Knowledge Mining with Azure Cognitive Search: 12 Common Questions

While the Microsoft documentation is quite extensive and covers nearly any question you might have about Knowledge Mining with Azure Cognitive Search, we thought it would be helpful to collect some of the more salient questions into a single article for easy reference.

Over the past few months, I’ve been on what seems like a nonstop whirlwind of Knowledge Mining activity. And whether it’s delivering projects using Azure Cognitive Search, speaking with clients about the potential for Knowledge Mining, or hitting the road to give briefings and technical training with Microsoft, many of the same questions seem to come up. I find that while the power of Knowledge Mining is immediately evident, the specifics can be a little difficult to pin down when you’re first getting started. With this in mind, I figured it would be worthwhile to pull together a list of common questions and answers to help others get their arms around what Knowledge Mining in Azure might look like for them.

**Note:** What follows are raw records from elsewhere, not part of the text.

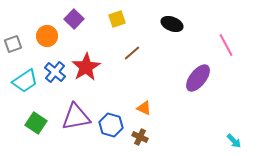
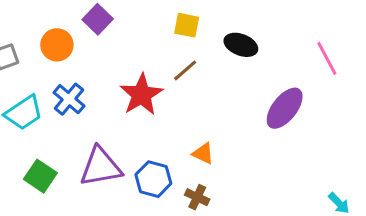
yellow square: (117, 19) -> (187, 25), moved, turned 30
black ellipse: (172, 24) -> (241, 45), moved
red star: (86, 67) -> (141, 95), moved

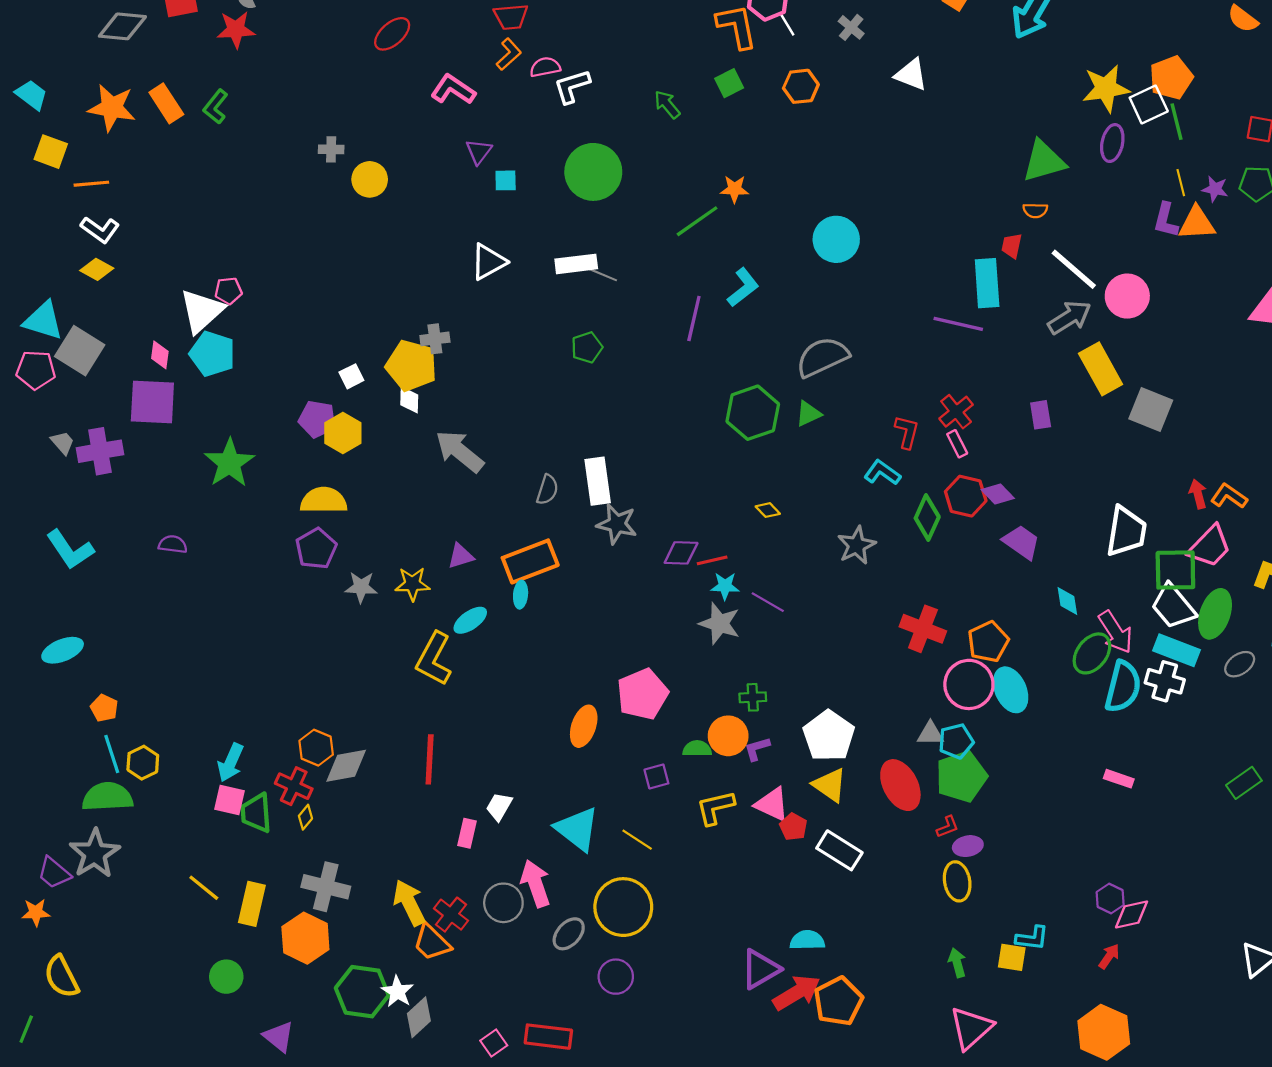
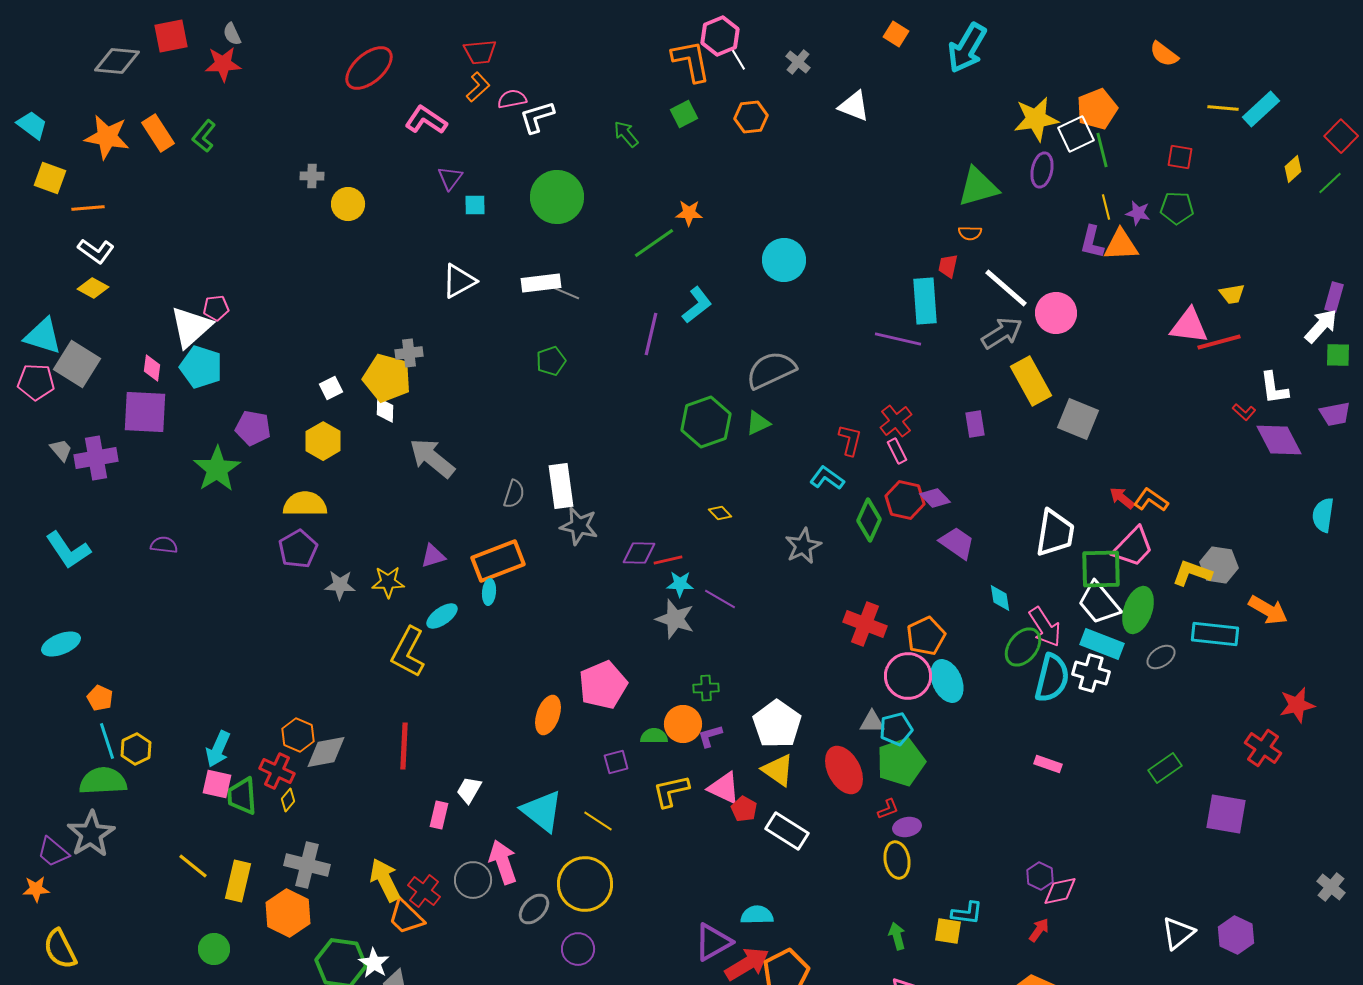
red ellipse: (392, 34) -> (369, 68), size x1.4
purple pentagon: (317, 419) -> (253, 428), moved
red arrow: (1198, 494) -> (1122, 498), turned -36

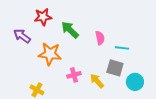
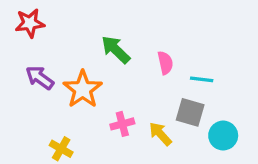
red star: (43, 17) -> (30, 23), moved
purple arrow: (22, 36) -> (40, 78), moved
orange star: (50, 54) -> (83, 89), turned 30

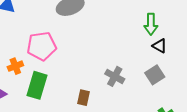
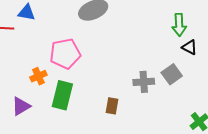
gray square: (155, 75) -> (172, 74), moved
gray cross: (115, 76) -> (144, 82), turned -30

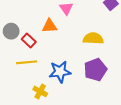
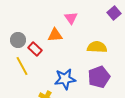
yellow line: (27, 62) -> (22, 66), moved, turned 66

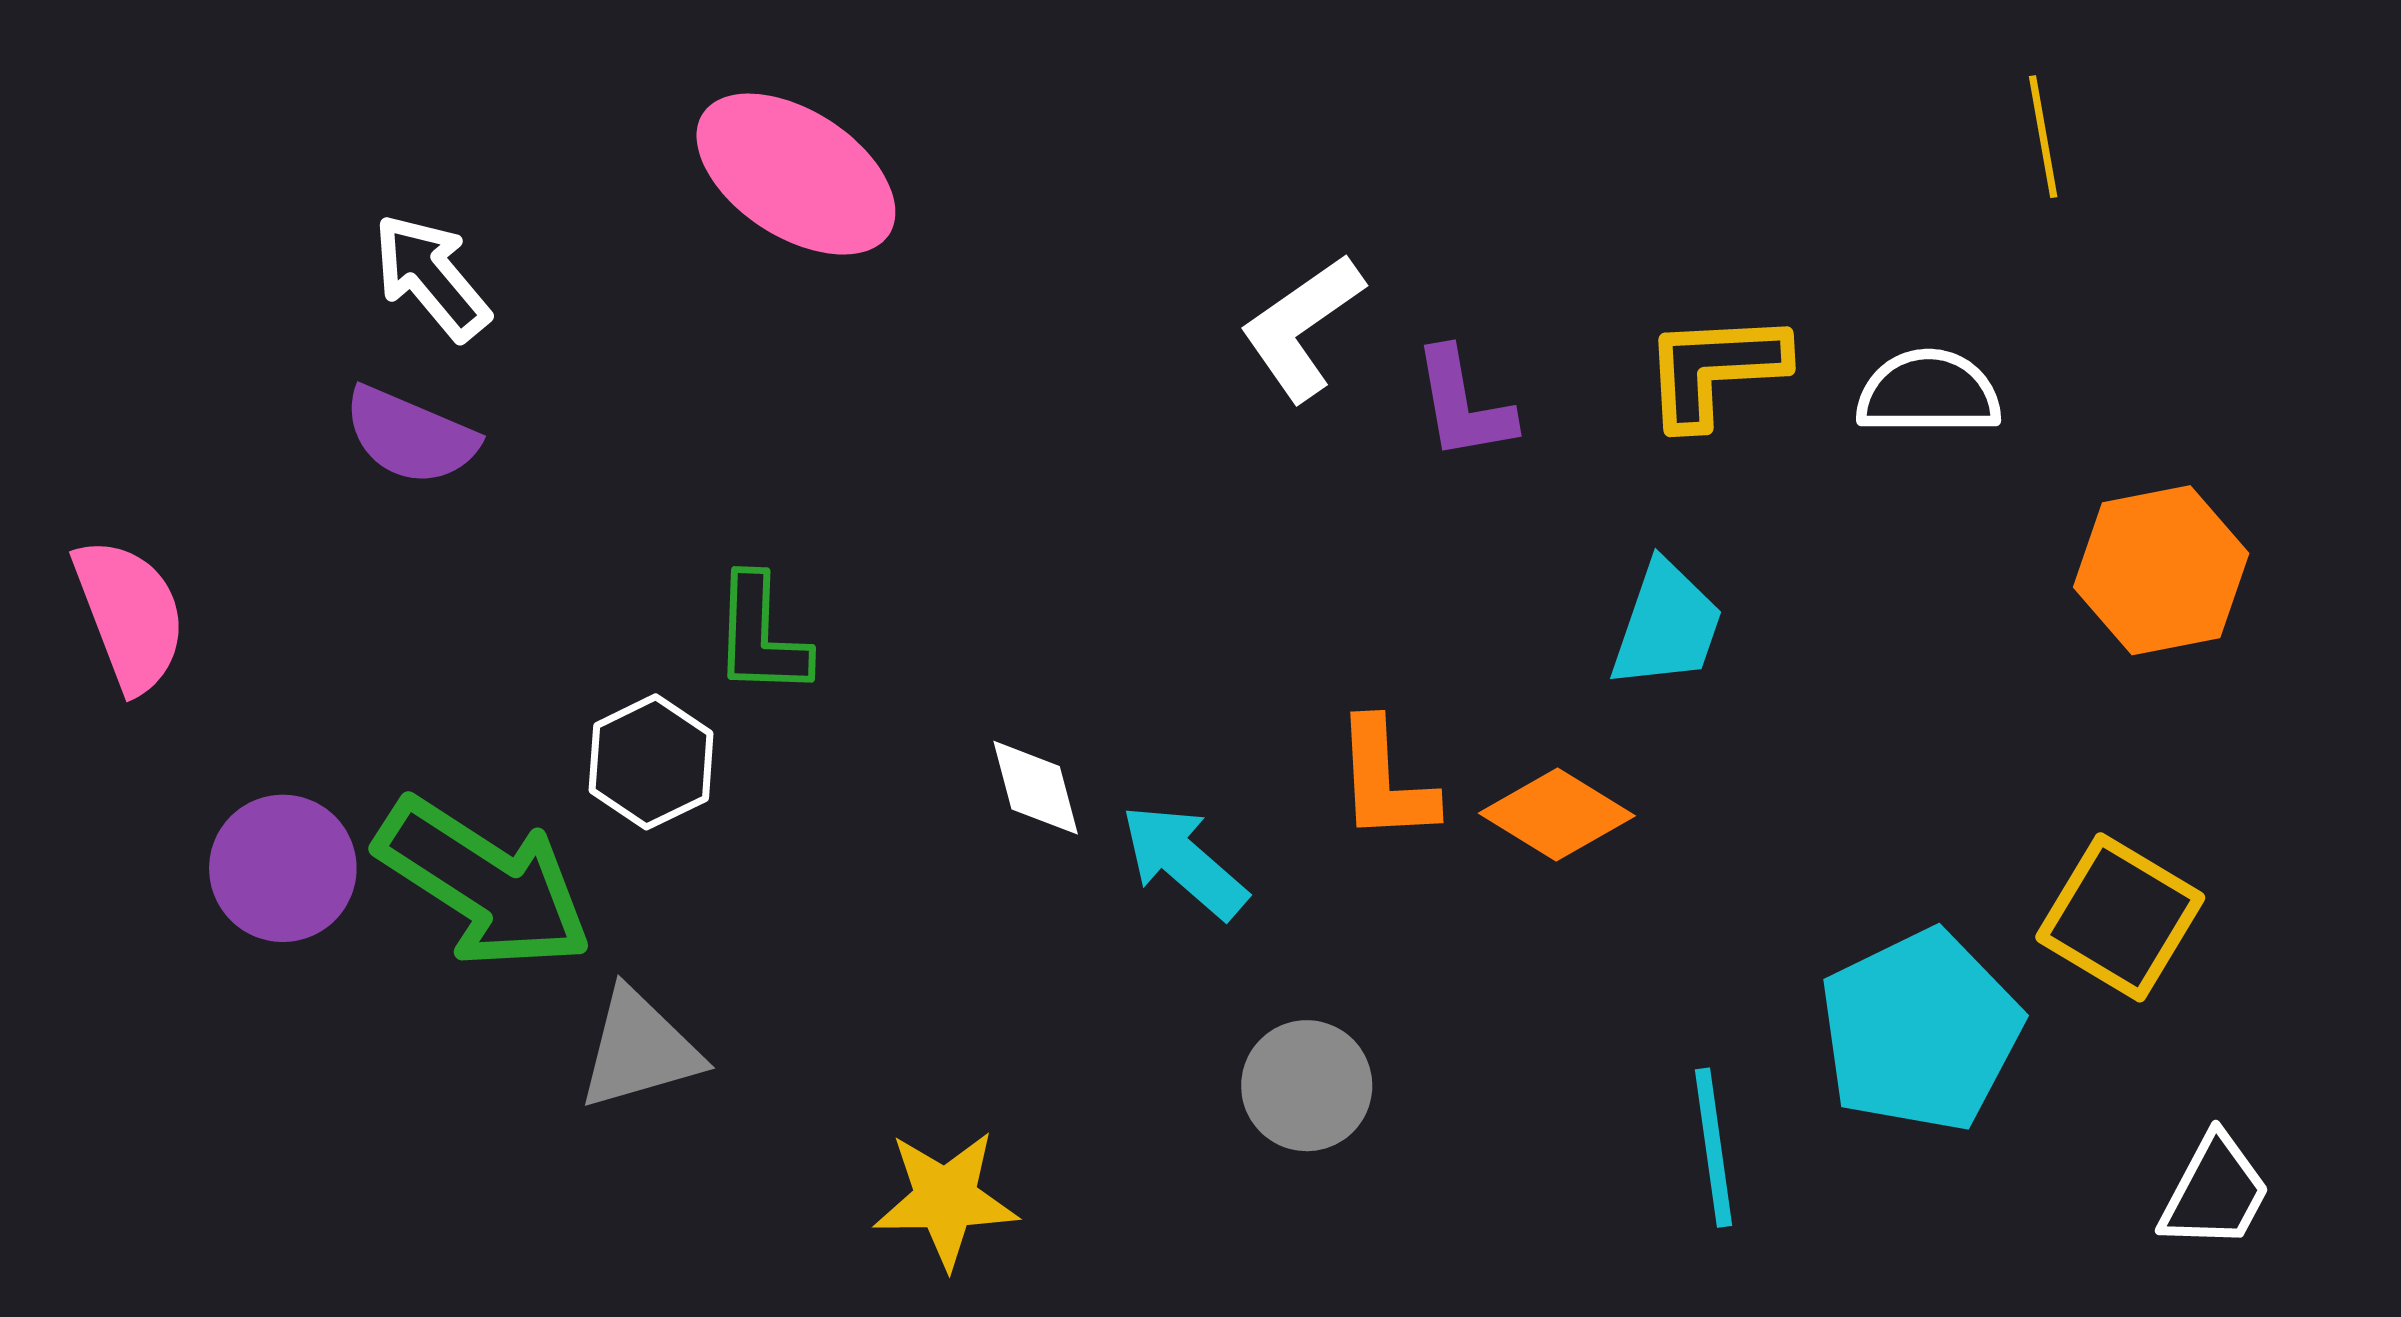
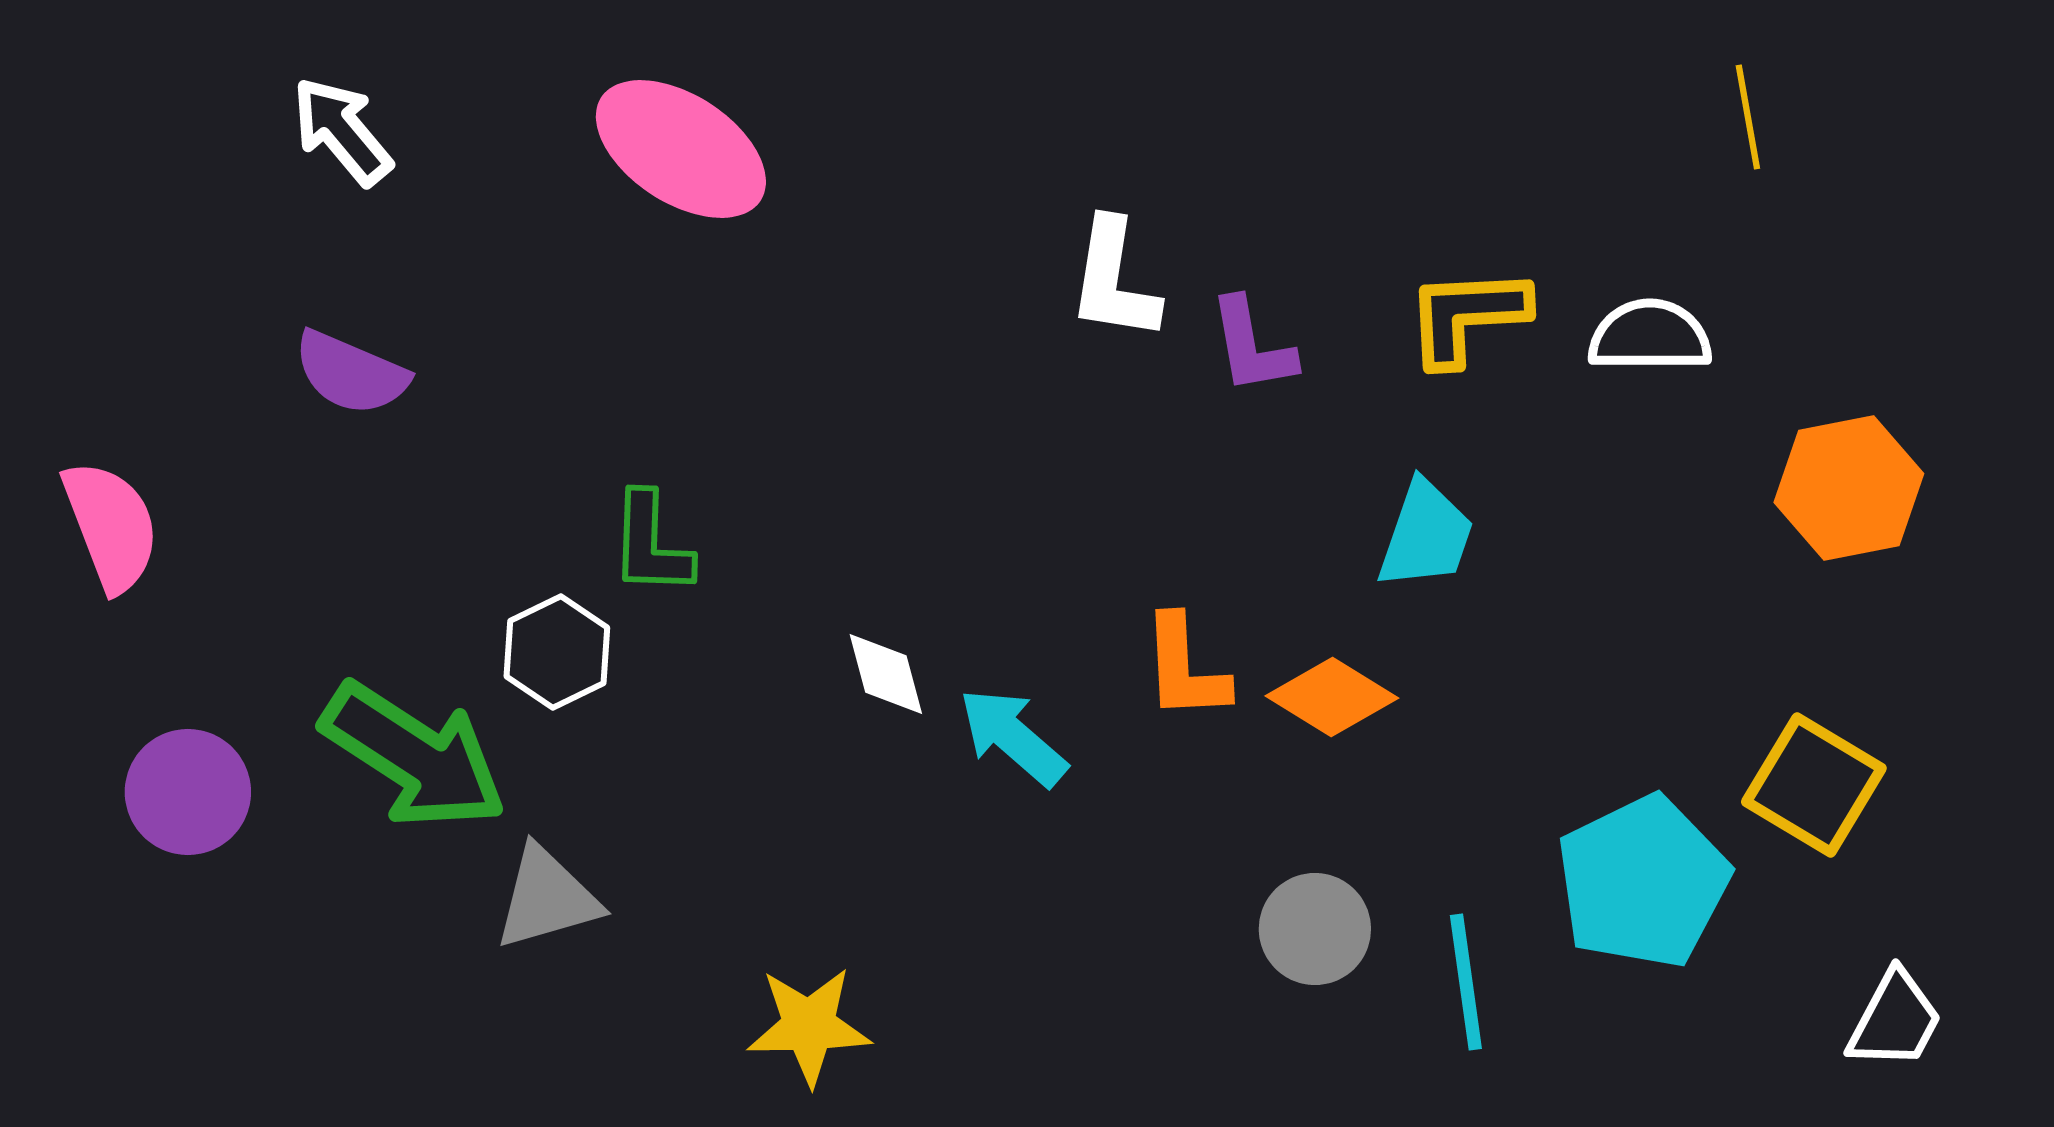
white arrow: (431, 277) -> (342, 131), moved
white L-shape: (1302, 327) -> (1114, 280), turned -46
purple circle: (283, 868) -> (188, 792), moved
gray circle: (1307, 1086) -> (1315, 929), moved

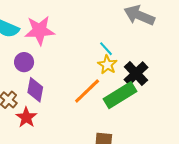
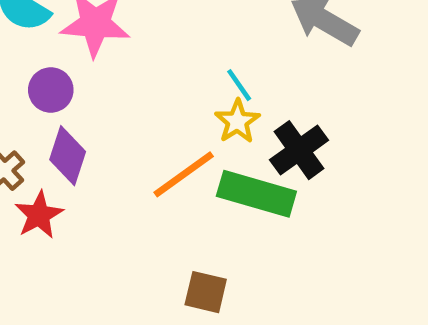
green rectangle: (120, 95) -> (256, 194), turned 40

So, here are “12 Common Questions about Knowledge Mining and Azure Cognitive Search.” I hope you’ll find this article useful, and if you still have questions or would like to chat further about Knowledge Mining (I love to “talk shop”), please don’t hesitate to reach out. I’m always happy to lend a hand.

1) What types of documents can I index?

The blob indexer can extract text from the following document formats:

  • PDF
  • Microsoft Office formats:
    • Word – DOCX/DOC/DOCM
    • Excel – XLSX/XLS/XLSM
    • PowerPoint – PPTX/PPT/PPTM
    • Outlook Emails — MSG
    • XML (both 2003 and 2006 WORD XML)
  • Open Document formats: ODT, ODS, ODP
  • Other: HTML, XML, ZIP, GZ, EPUB, EML, RTF, plain Text files, JSON, CSV

(Source: https://docs.microsoft.com/en-us/azure/search/search-howto-indexing-azure-blob-storage#supported-document-formats)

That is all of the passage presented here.